# Work to complete
Could you say how many lines in the records include "nuestra"? Please give the number by itself.

(Collected data)
====
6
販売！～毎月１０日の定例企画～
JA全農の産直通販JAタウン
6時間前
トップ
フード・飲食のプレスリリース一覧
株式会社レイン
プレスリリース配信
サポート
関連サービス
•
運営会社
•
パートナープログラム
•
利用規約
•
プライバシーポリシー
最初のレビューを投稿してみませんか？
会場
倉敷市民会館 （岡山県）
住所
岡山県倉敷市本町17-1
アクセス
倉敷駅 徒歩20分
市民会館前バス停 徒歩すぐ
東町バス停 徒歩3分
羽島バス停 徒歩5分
====
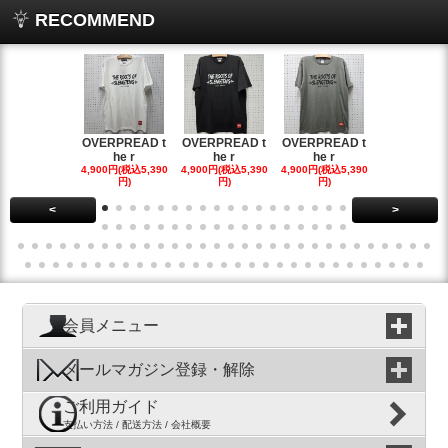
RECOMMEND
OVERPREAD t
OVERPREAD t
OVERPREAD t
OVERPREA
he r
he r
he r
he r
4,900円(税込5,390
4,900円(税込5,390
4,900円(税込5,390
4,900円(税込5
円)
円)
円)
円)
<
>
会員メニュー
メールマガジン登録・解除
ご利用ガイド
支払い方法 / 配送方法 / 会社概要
====
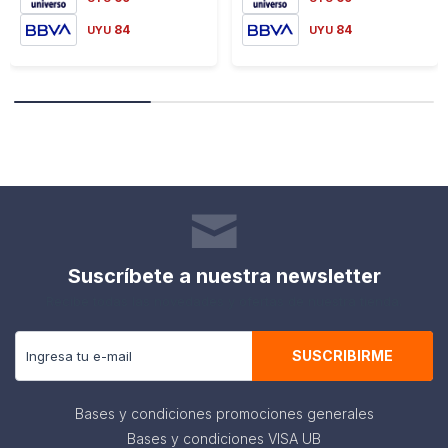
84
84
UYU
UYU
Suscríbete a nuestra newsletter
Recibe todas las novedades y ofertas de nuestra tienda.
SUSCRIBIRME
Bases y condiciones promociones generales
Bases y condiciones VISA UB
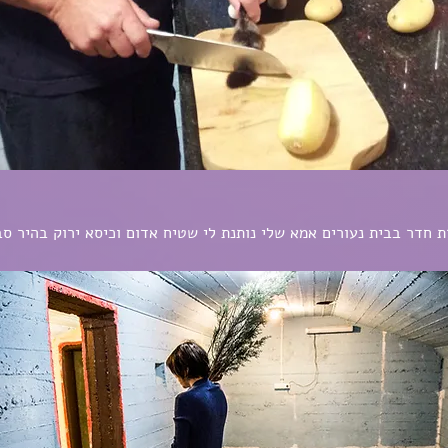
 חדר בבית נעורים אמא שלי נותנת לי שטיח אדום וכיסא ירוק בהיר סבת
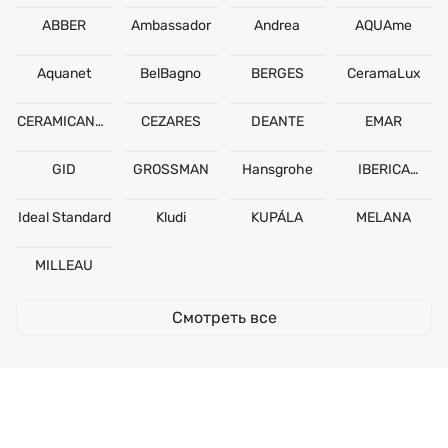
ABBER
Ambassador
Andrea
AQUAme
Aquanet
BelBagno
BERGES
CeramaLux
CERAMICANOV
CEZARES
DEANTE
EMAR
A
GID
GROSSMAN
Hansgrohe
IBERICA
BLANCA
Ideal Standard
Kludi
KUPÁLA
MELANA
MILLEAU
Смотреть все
====
# Finished task
2